*** Opening of Listed records ***

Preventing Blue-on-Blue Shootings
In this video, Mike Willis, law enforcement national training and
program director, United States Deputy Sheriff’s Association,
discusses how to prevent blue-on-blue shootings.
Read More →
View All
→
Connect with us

*** Close of Listed records ***

*Problem to solve*
Make an exact copy of all the data.

*Problem solution*
Preventing Blue-on-Blue Shootings
In this video, Mike Willis, law enforcement national training and
program director, United States Deputy Sheriff’s Association,
discusses how to prevent blue-on-blue shootings.
Read More →
View All
→
Connect with us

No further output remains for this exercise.